In 1878 he also joined the Ancient Order of Foresters, which was a fraternal life insurance company run a bit like a secret society with Masonic overtones, sources say. Oronhyatekha became part of the group that established the Independent Order of Foresters (IOF), as it is known today. In 1881 Oronhyatekha became the first elected Supreme Chief Ranger and remained head of the organization for 26 ears. During his tenure, the IOF expanded throughout Europe, Australia and the United States.

Oronhyatekha conducted himself throughout in accordance with Mohawk values, which stress reciprocity in all facets of life. He remained in close association with his own people and elevated his Native heritage rather than downplayed it as so many others have done. Oronhyatekha was so far out in front that he seems not to have had to concern himself with fitting in. People wanted to be in his company and they respected his ideas.

Keith Jamieson from the Six Nations spoke about his role in selecting things to go in the exhibit.

"That took me five years of my life to do that.

"It actually didn't start as an exhibit. It was actually sort of an inventory. Dr. O had a major, major, huge collection that he collected over his lifetime and most of it went to the IOF, and when he died they gifted it to the ROM. That was in 1911. There was 800 or 900 piecesin this collection."

Jamieson said the ROM dispersed the pieces throughout the museum. Because the doctor had travelled all over the world, the pieces he brought back went into collections affiliated with those countries, including the Far East, Africa, Australia and New Zealand. In 1996, Jamieson's job was to find the pieces in about eight different departments. Only the ethnology/anthropology department, which is now curator Trudy Nicks' purview, had catalogued the pieces that had been Oronhyatekha's as his own. Ultimately, Jamieson said they located 240 to 250 pieces they could identify as belonging to Oronhyatekha.

The exhibit will feature about 115 pieces from the ROM; the remainder will come from the communities Oronhyatekha was associated with, Tyendinaga and Six Nations of the Grand River.

Jamieson found that some pieces that had not been deemed very valuable had been discarded. The Ontario College of Art got some, and so did Oronhyatekha's descendants. Dr. Oronhyatekha had family at the Six Nations reserve and at Tyendinaga near Belleville, Ont. Some of his estate was bequeathed to them; some was auctioned off.

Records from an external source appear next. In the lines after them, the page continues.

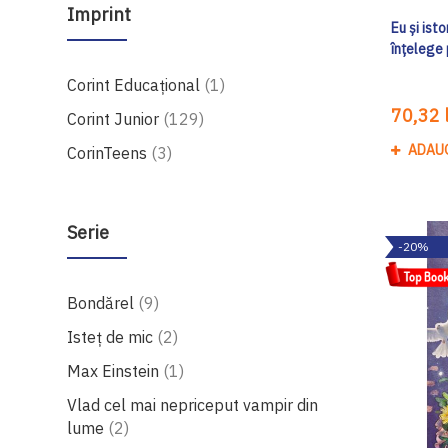
Imprint
Eu și ist
înțelege 
produs
Corint Educaţional
1
70,32 l
produse
Corint Junior
129
ADAU
produse
CorinTeens
3
Serie
-20%
produse
Bondărel
9
produse
Isteț de mic
2
produs
Max Einstein
1
Vlad cel mai nepriceput vampir din
produse
lume
2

On the other hand, an item of rare worth was found in a vault in the Los Angeles County Museum in California, which had purchased it in the 1920s.

It is the traditional suit of clothing Oronhyatekha had made for his 6-foot, 3-inch frame when he was 19, and which he wore when he made his address to the son of the "Great Mother." That will be part of the exhibit.

Another thing the ROM has found in quantity are medals that Oronhyatekha had struck for distribution to people who joined the fraternal society IOF when he was part of that.

Jamieson said although it can often be difficult to identify items in private collections, in this case, people often had stories connected to the objects, which had been told by Dr. Oronhyatekha.

"He had enormous strength of character; he was intelligent and determined," is how curator Trudy Nicks describes Oronhytekha.

Nicks said this collection does a great deal to explain the relationship of Native people to the British of the 19th century. For instance, among the pieces is a small wampum belt relating to the agreement between William Penn and the Delaware Nation in the United States. They also have a replica of the coronation chair from Westminster Abbey; the adventuresome doctor attended the coronation of Edward VII.

As a result of his marriage to Ellen Hill, her father J. W. Hill gave Oronhyatekha an island in the Bay of Quinte. It was there in 1904, with the backing of the IOF, that Oronhyatekha established an orphanage. It opened in 1906 and closed a year later, but the doctor considered it his major achievement.